:: Provided records ::

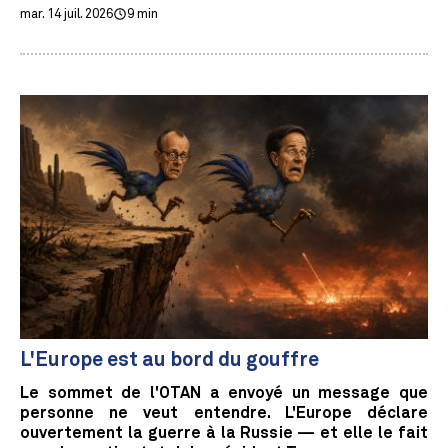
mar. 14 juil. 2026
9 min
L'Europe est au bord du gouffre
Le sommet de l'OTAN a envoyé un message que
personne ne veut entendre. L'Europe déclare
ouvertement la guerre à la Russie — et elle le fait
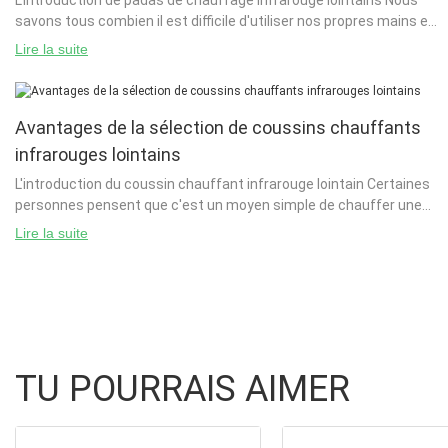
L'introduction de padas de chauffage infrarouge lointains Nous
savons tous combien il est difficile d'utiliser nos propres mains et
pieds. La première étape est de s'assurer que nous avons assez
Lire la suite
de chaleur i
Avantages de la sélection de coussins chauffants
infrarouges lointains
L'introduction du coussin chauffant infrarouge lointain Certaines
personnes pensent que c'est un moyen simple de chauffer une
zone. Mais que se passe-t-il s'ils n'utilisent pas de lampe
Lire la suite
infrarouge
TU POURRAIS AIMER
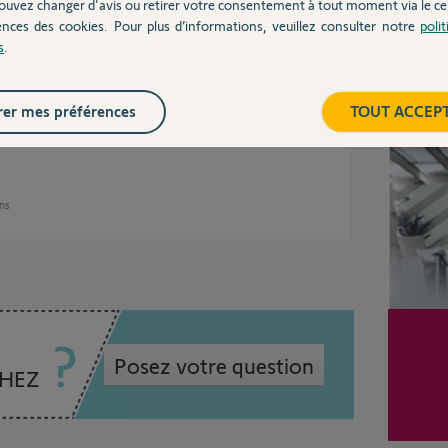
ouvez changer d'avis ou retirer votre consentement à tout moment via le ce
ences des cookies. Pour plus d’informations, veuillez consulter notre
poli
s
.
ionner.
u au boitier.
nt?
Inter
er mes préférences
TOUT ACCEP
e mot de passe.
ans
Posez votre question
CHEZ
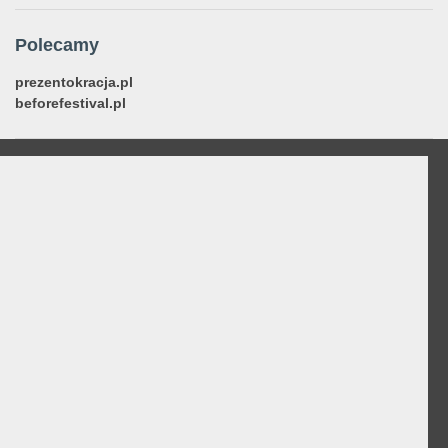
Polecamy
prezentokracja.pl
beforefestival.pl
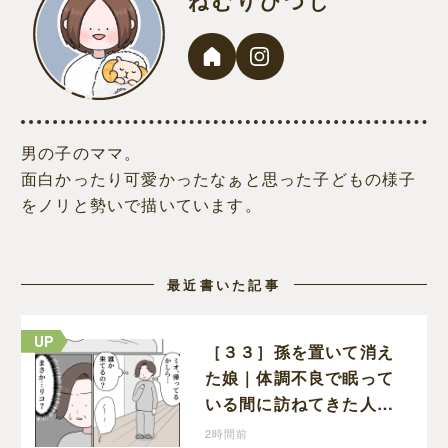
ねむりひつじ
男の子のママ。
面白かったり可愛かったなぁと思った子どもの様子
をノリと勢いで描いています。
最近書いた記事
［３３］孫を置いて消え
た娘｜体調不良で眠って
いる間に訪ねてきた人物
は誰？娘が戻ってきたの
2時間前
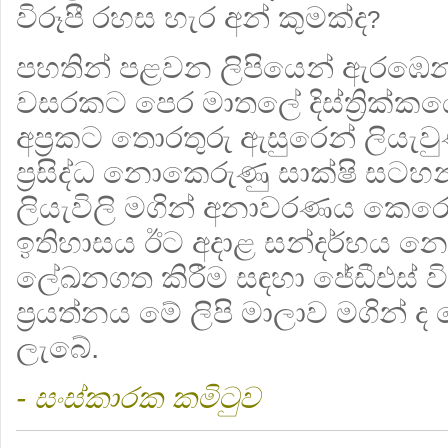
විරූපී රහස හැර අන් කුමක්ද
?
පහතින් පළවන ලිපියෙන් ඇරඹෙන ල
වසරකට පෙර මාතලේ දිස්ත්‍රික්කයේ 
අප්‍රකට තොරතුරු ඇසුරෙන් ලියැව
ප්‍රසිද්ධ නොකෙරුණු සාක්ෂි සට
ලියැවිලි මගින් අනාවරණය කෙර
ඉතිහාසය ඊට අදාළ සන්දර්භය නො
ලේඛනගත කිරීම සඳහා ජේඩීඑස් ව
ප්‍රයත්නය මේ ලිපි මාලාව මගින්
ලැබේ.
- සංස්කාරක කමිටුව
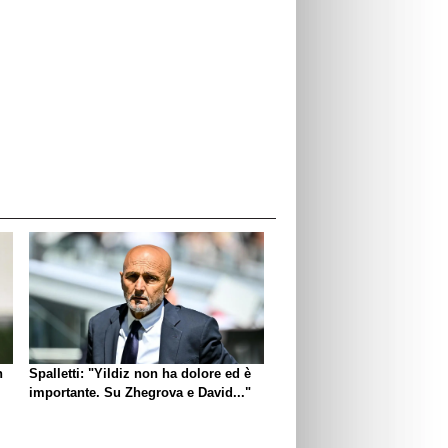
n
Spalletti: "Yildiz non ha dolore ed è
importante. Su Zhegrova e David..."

:::

■ Exercise brief ■
All lines above that include the word "introduction" must be copied into the answer.

■ Your solution ■
L'introduction de padas de chauffage infrarouge lointains Nous
L'introduction du coussin chauffant infrarouge lointain Certaines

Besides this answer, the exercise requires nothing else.